Santos e Bonança concordam num ponto: as tutelas — regionais e nacionais — precisam de ser proativas. Não podem esperar por queixas ou denúncias. Muitos pais receiam represálias e não falam. Bonança é clara sobre o que está em jogo: "No meio disto tudo está uma criança e o seu futuro." Direitos fundamentais consagrados na Constituição estão a ser violados. Há negligência. Há discriminação. As famílias estão exaustas. "A inclusão é olhar para a criança e dar-lhe as ferramentas", diz Bonança. Cinco anos depois do diploma, muitas crianças açorianas ainda estão à espera dessas ferramentas.

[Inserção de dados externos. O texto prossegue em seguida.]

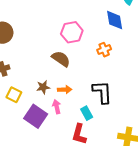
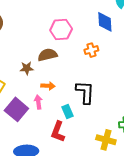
brown semicircle: (61, 59) -> (47, 55), turned -54
brown star: (43, 87) -> (27, 68), moved

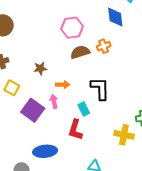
brown semicircle: (47, 55) -> (80, 52), moved

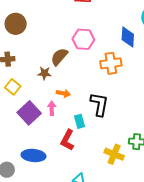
orange cross: (104, 46) -> (111, 63), size x1.5
brown semicircle: (80, 52) -> (59, 57), moved, turned -42

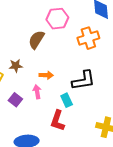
brown star: (44, 73) -> (16, 66), moved
black L-shape: (99, 104) -> (84, 80), turned 80
purple square: (29, 113) -> (15, 100), size x0.6

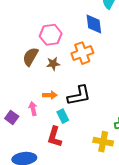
brown star: (16, 66) -> (53, 64), moved
orange arrow: (46, 75) -> (50, 95), moved

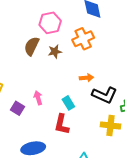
orange arrow: (50, 95) -> (86, 78), moved
black L-shape: (79, 96) -> (105, 95), moved, turned 40

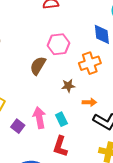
brown star: (55, 51) -> (68, 86), moved
pink arrow: (38, 98) -> (39, 118), size x1.5
cyan rectangle: (68, 103) -> (61, 119), moved

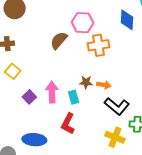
orange cross: (90, 63) -> (99, 45), moved
brown star: (68, 86) -> (86, 82), moved

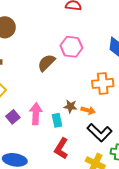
orange cross: (99, 45) -> (103, 83), moved
red L-shape: (68, 124) -> (61, 148), moved

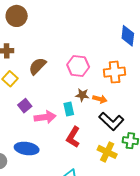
pink hexagon: (71, 47) -> (78, 66), moved
brown semicircle: (46, 63) -> (37, 66), moved
pink arrow: (36, 114) -> (45, 117), moved, turned 80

Inúmeros pais e professores sentem-se desamparados, agastados com um diploma que afinal tinha tudo de bom, mas está a provocar o caos, está a provocar o desgaste, está a provocar mesmo o esgotamento nas famílias e nos alunos.
— Rita Simas Bonança, educadora de infância e especialista em educação inclusiva
Há situações de negligência, de discriminação, porque isto é uma forma de discriminar. As famílias estão exaustas e isto tem que acabar de uma vez por todas.
— Rita Simas Bonança
The Hearth Conversation Another angle on the story
Inventor

Quando o diploma foi aprovado em 2018, havia esperança de que funcionasse. O que correu mal?

Model

O diploma em si é bom. O problema é que ninguém fez a transição real do ensino especial para a inclusão. Regulamentar não é o mesmo que preparar as pessoas, as escolas, os recursos. Cinco anos depois, ainda estamos a tentar implementar algo que deveria estar consolidado.

Inventor

Mas os números dizem que 81% das escolas implementaram o diploma. Isso não é um sucesso?

Model

Implementar um diploma no papel é fácil. Implementar na prática, com crianças reais que precisam de apoio real, é completamente diferente. Muitas escolas têm o diploma implementado mas não têm professores especializados, não têm equipas, não têm recursos. É implementação de fachada.

Inventor

Há escolas que estão a coagir pais a retirar filhos? Como é que isso é legal?

Model

Porque muitas escolas privadas dizem que têm um modelo pedagógico diferente e recusam-se a cumprir a lei. Dizem aos pais: "Este é o nosso modelo, aceita ou sai." E os pais, muitas vezes, saem. Ninguém está a fiscalizar isto adequadamente.

Inventor

O que é que os pais relatam sobre o impacto nas crianças?

Model

Discriminação, maus tratos, abandono. Quarenta e quatro por cento dos pais num estudo recente disseram que os filhos sofreram discriminação ou maus tratos. Crianças que chegam a novembro sem qualquer apoio. Pais que estão ao limite da resiliência.

Inventor

E os professores? Como é que eles se sentem?

Model

Desamparados. Fazem trabalho burocrático em excesso, não têm formação, não têm equipas de apoio real. Alguns sentem-se até intimidados quando as equipas multidisciplinares tentam intervir. Não há espírito de parceria, há apenas isolamento.

Inventor

O que é que precisava de mudar?

Model

Recursos humanos. Formação. Equipas reais, não apenas no papel. Fiscalização das escolas privadas. E uma mudança de mentalidade: a inclusão não é um custo, é um direito fundamental. As tutelas precisam de ser proativas, não apenas reagir a queixas.